By David Rowe
23 August 2011
Last week I wrote a satirical piece on a failed attempt by some people to organize a riot via Facebook in my home town in south west England (They Arranged a Riot on Facebook, But Nobody Turned Up). I reported that two people were arrested for incitement to riot and made a little sport with xenophobic, anti-government rioting wannabes who can’t spell.
A few days later, in the north west of England, two other failed Facebook riot organisers from provincial towns faced the courts. Jordan Blackshaw, a 20-year-old from the village of Marston, Cheshire and Perry Sutcliffe-Keenan, 22, from nearby Warrington, both pleaded guilty to offences under sections 44 and 46 of the Serious Crime Act (maximum sentence 10 years) of intentionally encouraging another to assist the commission of an indictable offence.
Blackshaw’s crime was to create a Facebook event, intended for the “Mob Hill Massive Northwich Lootin”, called “Smash d[o]wn in Northwich Town”, enjoining people to assemble “behind maccies” (McDonald’s) in Northwich (pop. 19, 259) between 1am and 4am on 9 August, adding the comment “We’ll need to get this kickin off all over”. Sutcliffe-Keenan, who had never met Blackshaw, separately set up a page called “Warrington Riots”, woke up with a hangover, took the page down and apologised, pleading a lame sense of humour.
Chester Crown Court Recorder Elgan Edwards, an instant hero of right-wing newspapers like the Sun and the Daily Mail, did not share the accused men’s penchant for sub-Ali G, try-hard Whitey gang talk, and sentenced both to 4 years jail, despite the fact that nobody answered their call, they had entered guilty pleas, and had no serious ‘previous’. The judge, proclaiming the sentences to be of a deterrent nature, admonished Blackshaw:
‘This happened at a time when collective insanity gripped the nation. Your conduct was quite disgraceful. You sought to take advantage of crime elsewhere and transpose it to the peaceful streets of Northwich.’
He told Sutcliffe-Keenan:
‘You caused a very real panic and you put a very considerable strain on police resources in Warrington.'
You changed your mind and posted a retraction but it does not change the evil of the offences’.
Sociologists with long memories will have had intimations of the famous 1964 ‘Sawdust Caesars’ sentencing speech addressed by magistrate Dr George Simpson – ostensibly to mods and rockers, but really to the nation at large – as recorded in Stanley Cohen’s seminal book 1972 Folk Devils and Moral Panics and the 1979 film Quadrophenia (brainchild of ex-Mod Pete Townshend of The Who).
There was no Facebook then, and no World Wide Web instantly to carry the words of judicial denunciation. But the pattern of behaviour remains the same. Youthful social disorder prompts an outcry that demands ‘exemplary’ sentencing by the police and moral entrepreneurs, and the judiciary duly obliges. In other words, the over-the-top sentencing and language mirrors the collective loss of control that it is putatively trying to manage – and with a corresponding lack of interest in the consequences beyond the here and now.

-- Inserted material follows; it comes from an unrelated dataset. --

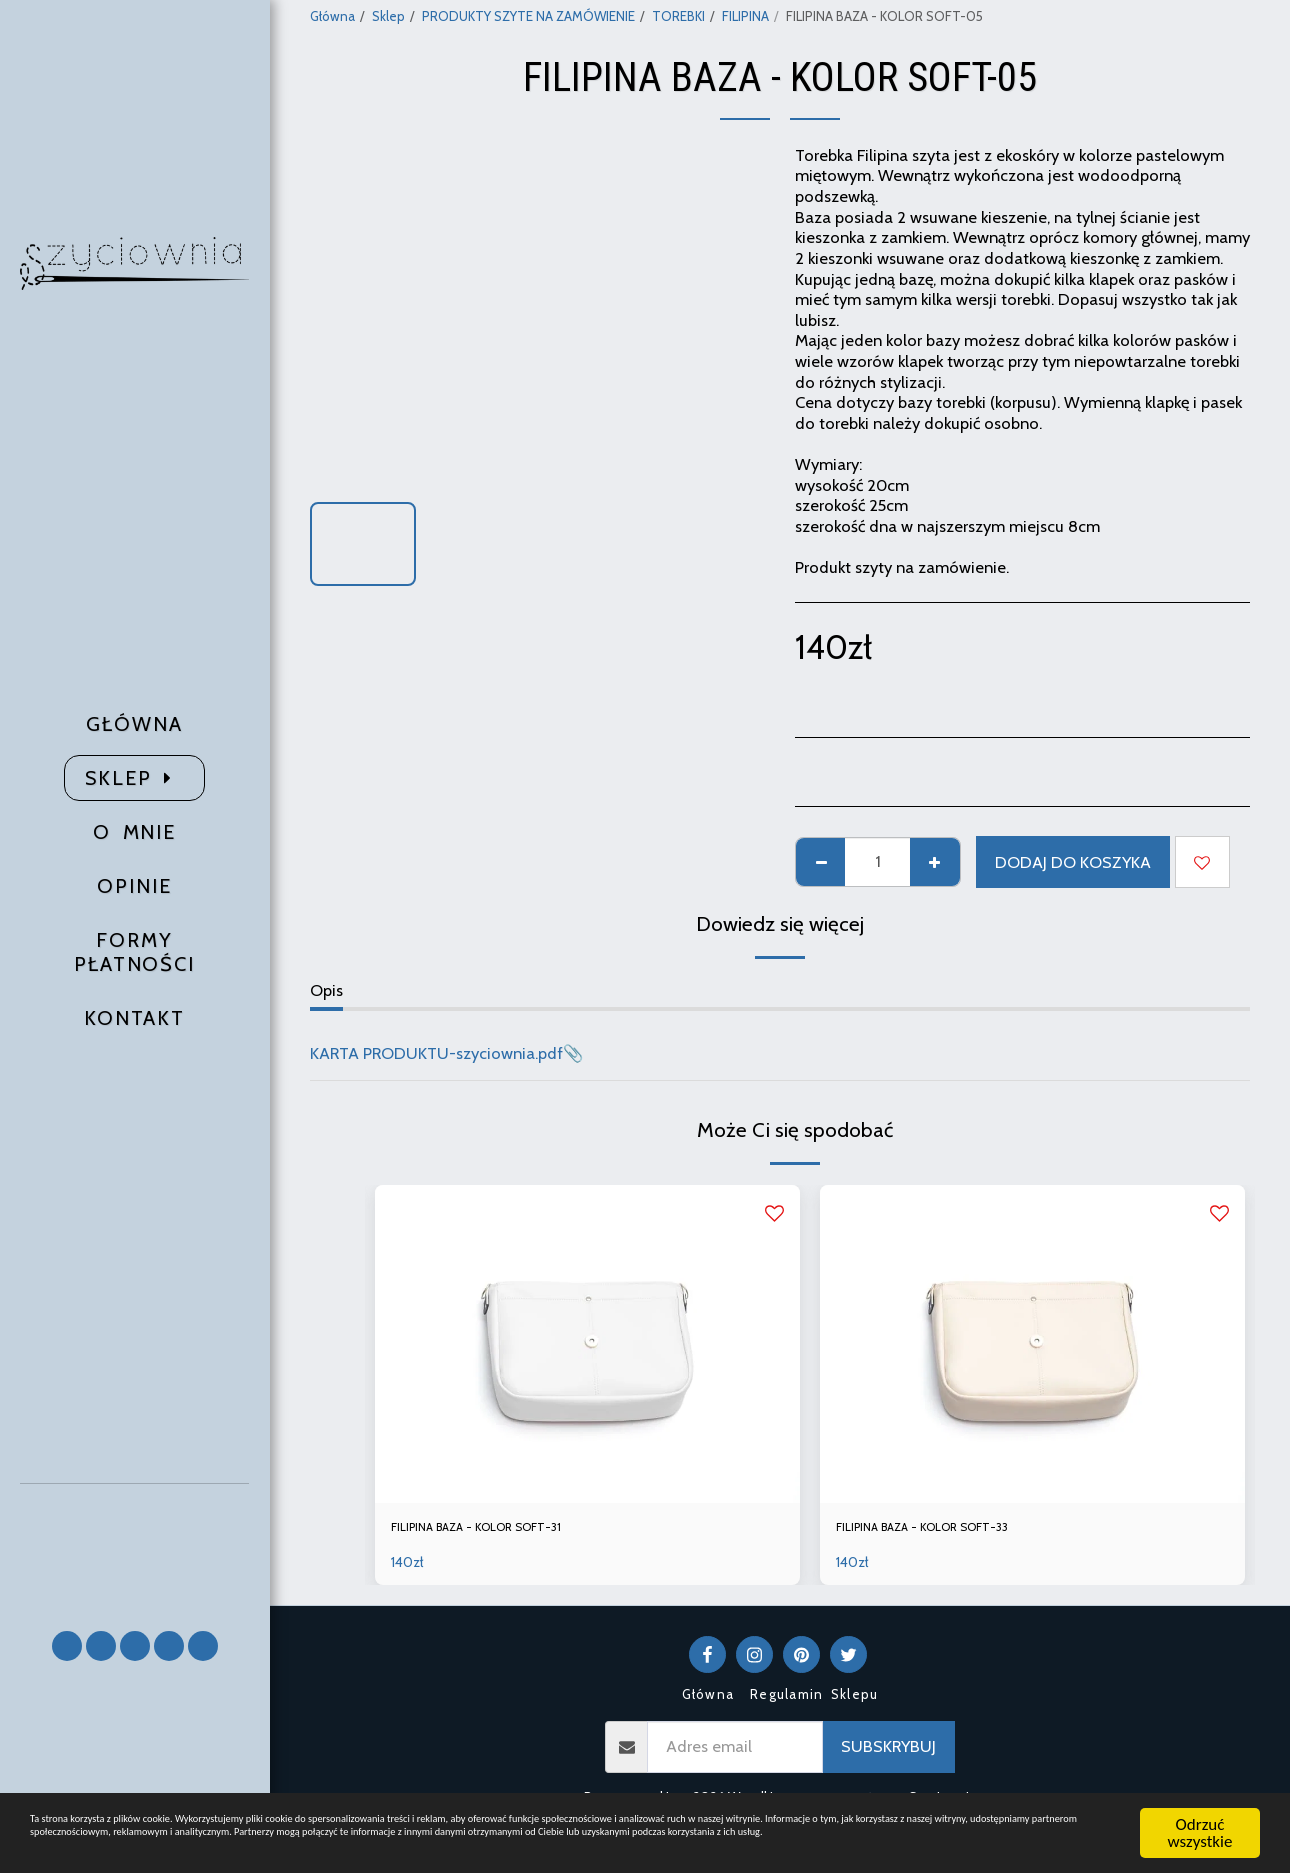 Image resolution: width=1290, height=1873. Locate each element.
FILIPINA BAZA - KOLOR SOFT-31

The point is not to play down the seriousness of offences when they occur (although exaggeration is common). But responding to one form of reprehensible collective conduct with an officially-sanctioned version is certain to create further malign consequences, and without even coming close to dealing with the issue of causation. The conservative UK Justice Secretary Kenneth Clarke only recently argued that:
‘Prisons are not hotels, they are not comfortable, they are overcrowded, they are noisy. Anyone who visits a prison soon realises the prevailing atmosphere is one of stupefying boredom on the part of inmates.'
It is just very, very bad value for taxpayers’ money to keep banging them up and warehousing them in overcrowded prisons where most of them get toughened up’.
After the Riots and all the calls for more incarceration and longer sentences, the prison problem identified by Clarke must become worse. Where will the next tranche of offenders from the next round of riots (for those UK politicians and journalists with short attention spans, these have occurred in some form, more than once, every decade in and beyond living memory) be housed? The answer cannot lie with another bout of judicial gang tackling.
David Rowe is Professor of Cultural Research at the University of Western Sydney, and author of ‘The Concept of the Moral Panic: An Historico-Sociological Positioning’, in David Lemmings and Claire Walker (eds) (2009), Moral Panics, the Press and the Law. New York and Houndmills, UK: Palgrave Macmillan, pp. 22-40.